The following fixtures are needed and can be reused across all five endpoints' tests:

1. **`fixture_empty`** — No `compliance_uploads`, no `compliance_items`. Used by the empty-state preservation tests.

2. **`fixture_single_upload_aeo_legacy`** — One `compliance_uploads` row with `vertical IS NULL`, `report_date = '2025-04-01'`, with ~20 `compliance_items` distributed across the four teams. Used by the legacy-path preservation tests.

3. **`fixture_single_upload_per_date`** — Five `compliance_uploads` rows, each with a distinct `report_date` (`2025-04-01` through `2025-05-01`), each with a distinct `vertical` value among `{NTS_AEO, SDIT_CISO, TSI, NULL, NTS_AEO}`. Used by the broader preservation tests and by `/category-trend` total-conservation.

4. **`fixture_multi_vertical_single_date`** — Three `compliance_uploads` rows all with `report_date = '2025-05-11'`, verticals NTS_AEO/SDIT_CISO/TSI, each with distinct `new_count`/`recurring_count`/`resolved_count` and 5–10 `compliance_items` per upload spanning multiple teams and categories. This is the canonical bug-condition fixture and reproduces the original GitLab #12 scenario.

5. **`fixture_mixed_history`** — Combination of `fixture_single_upload_per_date` and `fixture_multi_vertical_single_date` — multiple dates, some with single uploads, some with two or three. Used by the property-based tests as a realistic state-of-the-world fixture.

6. **`fixture_cross_vertical_items`** — Two non-empty disjoint sets of `compliance_items`, one tagged `vertical = 'NTS_AEO'` and one tagged `vertical = 'SDIT_CISO'`, sharing some hostnames between verticals to ensure the count-distinct logic is exercised. Used by the `persistUpload()` vertical-isolation tests.

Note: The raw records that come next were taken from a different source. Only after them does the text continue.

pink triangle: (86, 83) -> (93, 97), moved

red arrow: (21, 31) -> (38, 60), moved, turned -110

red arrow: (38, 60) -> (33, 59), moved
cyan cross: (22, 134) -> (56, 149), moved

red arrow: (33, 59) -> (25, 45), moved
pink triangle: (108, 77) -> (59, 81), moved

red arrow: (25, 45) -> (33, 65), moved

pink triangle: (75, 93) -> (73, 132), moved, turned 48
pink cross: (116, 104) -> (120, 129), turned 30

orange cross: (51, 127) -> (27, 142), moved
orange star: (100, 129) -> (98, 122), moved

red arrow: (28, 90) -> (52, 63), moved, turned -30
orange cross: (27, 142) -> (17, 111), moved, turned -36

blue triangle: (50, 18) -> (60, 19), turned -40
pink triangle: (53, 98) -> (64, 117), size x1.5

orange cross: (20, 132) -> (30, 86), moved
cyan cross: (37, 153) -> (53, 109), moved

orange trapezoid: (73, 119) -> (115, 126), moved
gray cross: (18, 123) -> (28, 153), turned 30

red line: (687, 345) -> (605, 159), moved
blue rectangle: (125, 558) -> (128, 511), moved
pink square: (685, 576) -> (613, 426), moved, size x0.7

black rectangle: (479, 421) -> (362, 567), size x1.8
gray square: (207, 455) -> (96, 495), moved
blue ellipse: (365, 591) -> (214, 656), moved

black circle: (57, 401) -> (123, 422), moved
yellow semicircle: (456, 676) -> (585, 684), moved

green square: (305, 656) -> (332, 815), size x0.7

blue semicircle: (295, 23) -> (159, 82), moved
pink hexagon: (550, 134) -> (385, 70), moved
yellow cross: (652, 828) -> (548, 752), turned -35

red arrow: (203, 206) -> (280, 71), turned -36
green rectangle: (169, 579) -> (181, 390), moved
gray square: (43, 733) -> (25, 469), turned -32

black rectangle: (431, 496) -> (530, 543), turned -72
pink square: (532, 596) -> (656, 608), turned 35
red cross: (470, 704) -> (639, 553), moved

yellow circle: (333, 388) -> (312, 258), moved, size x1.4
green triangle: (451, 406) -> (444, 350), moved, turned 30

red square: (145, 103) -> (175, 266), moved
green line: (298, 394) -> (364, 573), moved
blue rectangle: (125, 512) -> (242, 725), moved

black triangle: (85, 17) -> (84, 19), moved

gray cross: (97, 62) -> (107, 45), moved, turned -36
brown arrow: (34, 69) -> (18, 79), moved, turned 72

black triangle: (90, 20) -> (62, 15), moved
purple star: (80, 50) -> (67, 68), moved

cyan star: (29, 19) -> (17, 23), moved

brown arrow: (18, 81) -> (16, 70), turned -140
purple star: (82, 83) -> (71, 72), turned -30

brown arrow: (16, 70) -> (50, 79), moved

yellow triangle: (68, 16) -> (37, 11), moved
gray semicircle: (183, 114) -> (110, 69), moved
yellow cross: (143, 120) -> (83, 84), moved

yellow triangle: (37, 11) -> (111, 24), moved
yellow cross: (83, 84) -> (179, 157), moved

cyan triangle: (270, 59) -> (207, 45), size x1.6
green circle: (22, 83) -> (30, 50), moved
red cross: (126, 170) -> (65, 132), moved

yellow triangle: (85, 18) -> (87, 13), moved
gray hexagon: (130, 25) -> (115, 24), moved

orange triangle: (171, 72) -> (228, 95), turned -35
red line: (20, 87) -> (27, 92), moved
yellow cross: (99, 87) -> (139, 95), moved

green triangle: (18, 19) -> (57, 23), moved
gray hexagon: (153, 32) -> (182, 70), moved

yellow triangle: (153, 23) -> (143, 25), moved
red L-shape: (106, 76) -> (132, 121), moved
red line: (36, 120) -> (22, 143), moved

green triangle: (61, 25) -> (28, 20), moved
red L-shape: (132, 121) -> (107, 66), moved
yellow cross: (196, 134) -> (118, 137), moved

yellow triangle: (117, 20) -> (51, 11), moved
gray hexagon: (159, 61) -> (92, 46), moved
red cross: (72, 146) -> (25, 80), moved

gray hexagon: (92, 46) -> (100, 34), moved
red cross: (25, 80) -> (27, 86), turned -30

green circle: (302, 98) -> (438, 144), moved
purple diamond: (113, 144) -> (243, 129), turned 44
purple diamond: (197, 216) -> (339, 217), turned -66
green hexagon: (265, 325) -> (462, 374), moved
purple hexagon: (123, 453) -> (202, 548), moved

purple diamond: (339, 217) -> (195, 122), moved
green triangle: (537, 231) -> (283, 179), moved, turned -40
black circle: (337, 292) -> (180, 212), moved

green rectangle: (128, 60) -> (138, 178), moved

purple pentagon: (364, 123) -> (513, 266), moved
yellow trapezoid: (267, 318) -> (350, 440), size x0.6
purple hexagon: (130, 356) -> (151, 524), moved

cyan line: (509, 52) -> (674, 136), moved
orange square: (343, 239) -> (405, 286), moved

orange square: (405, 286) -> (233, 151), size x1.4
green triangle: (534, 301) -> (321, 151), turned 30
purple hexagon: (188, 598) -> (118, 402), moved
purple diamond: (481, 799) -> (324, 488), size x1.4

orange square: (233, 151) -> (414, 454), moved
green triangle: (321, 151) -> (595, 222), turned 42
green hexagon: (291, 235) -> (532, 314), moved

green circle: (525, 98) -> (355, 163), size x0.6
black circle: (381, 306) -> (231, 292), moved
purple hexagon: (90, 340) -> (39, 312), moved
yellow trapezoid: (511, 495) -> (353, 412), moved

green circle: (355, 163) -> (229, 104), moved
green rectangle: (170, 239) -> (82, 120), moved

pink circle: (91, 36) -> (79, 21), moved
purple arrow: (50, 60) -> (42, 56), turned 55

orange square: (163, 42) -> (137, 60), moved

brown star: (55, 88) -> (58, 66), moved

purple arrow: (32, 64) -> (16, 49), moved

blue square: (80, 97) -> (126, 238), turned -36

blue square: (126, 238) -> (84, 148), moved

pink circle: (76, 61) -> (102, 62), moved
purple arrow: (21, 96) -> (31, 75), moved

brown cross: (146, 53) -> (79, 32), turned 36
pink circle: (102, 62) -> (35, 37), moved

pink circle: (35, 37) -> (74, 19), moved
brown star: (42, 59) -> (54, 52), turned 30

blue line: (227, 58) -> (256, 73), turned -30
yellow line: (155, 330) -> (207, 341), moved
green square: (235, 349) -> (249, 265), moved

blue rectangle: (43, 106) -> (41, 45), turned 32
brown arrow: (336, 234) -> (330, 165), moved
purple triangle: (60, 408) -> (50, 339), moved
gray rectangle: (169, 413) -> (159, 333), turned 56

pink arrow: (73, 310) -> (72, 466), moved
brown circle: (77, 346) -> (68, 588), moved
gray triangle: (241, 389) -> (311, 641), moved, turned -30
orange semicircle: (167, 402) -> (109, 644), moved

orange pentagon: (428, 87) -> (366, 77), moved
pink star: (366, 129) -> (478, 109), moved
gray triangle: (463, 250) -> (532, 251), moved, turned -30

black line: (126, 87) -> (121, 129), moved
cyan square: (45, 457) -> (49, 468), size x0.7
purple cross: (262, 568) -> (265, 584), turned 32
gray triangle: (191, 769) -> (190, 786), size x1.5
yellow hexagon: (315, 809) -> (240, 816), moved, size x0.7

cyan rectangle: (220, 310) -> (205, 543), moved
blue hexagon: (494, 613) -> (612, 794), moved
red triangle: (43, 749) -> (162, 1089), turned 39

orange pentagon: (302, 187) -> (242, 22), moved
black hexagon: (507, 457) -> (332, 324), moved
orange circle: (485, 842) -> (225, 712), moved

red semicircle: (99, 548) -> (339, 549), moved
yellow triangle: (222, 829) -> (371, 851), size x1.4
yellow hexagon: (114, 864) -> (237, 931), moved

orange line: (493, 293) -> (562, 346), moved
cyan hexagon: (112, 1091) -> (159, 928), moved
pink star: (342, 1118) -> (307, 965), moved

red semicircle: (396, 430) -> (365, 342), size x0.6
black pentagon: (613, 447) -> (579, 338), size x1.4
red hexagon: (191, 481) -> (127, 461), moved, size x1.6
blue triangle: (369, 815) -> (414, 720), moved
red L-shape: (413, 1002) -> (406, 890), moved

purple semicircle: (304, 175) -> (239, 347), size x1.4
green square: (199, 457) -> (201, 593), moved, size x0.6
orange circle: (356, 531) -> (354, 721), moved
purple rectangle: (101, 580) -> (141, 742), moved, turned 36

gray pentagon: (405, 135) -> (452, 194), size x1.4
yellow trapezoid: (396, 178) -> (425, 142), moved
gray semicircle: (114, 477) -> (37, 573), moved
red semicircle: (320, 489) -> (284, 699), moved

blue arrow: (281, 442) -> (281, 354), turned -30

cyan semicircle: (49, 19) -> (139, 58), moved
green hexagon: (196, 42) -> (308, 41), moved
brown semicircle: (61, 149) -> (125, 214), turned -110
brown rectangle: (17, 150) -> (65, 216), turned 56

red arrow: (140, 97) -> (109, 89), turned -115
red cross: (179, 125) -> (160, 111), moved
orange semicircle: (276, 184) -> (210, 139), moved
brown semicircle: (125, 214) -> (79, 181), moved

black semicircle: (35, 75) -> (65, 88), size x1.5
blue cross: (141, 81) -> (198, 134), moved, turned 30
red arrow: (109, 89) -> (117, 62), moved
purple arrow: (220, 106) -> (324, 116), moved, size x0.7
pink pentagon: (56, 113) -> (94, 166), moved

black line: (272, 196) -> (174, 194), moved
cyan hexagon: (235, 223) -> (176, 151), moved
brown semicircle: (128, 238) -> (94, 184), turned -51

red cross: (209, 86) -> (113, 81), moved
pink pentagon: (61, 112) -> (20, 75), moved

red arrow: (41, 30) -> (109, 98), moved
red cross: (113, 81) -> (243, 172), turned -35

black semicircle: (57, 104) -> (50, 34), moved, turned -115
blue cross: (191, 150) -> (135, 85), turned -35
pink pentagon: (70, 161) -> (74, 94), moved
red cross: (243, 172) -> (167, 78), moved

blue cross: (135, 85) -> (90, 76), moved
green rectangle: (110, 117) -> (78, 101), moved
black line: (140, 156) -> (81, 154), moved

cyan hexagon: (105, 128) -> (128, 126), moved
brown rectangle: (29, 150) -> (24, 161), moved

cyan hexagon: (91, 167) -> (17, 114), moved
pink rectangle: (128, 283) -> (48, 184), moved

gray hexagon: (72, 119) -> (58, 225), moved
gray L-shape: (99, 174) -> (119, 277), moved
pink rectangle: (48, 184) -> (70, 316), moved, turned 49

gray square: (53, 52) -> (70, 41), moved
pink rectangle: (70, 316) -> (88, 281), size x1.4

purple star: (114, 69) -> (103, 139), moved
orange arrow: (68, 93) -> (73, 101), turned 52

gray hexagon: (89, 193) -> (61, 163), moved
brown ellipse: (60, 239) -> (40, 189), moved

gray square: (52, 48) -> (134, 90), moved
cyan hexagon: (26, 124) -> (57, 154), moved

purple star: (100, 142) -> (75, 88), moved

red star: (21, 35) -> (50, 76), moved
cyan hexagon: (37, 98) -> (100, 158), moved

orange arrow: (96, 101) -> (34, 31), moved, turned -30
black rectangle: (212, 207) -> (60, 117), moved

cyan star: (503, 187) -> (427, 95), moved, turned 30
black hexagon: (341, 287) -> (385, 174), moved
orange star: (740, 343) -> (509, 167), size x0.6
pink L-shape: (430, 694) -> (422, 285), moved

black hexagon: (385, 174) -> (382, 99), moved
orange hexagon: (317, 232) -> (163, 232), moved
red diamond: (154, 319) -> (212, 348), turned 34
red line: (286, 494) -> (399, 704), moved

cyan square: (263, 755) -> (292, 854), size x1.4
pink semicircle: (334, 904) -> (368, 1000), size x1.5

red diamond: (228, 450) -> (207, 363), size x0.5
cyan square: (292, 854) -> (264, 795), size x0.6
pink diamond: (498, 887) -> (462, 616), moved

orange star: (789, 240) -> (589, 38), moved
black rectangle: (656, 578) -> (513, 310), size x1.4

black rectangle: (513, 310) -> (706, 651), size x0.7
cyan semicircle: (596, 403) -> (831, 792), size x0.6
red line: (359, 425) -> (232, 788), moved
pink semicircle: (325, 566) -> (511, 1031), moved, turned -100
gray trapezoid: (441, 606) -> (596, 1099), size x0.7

7. **`fixture_pbt_generators`** — fast-check (or equivalent) arbitraries:
   - `arbReportDate`: ISO date string in a bounded range (e.g., last 90 days).
   - `arbVertical`: oneof `'NTS_AEO' | 'SDIT_CISO' | 'TSI' | null`.
   - `arbUpload`: `{ report_date, vertical, new_count, recurring_count, resolved_count }` with non-negative integer counts.
   - `arbItem`: `{ hostname, team in ALLOWED_TEAMS, category in {Patching, Configuration, Vulnerability, Other}, vertical, status in {active, resolved} }`.
   - `arbScenario`: `{ uploads: arbUpload[], items: arbItem[] }`, where items reference uploads via `upload_id` and dates can collide.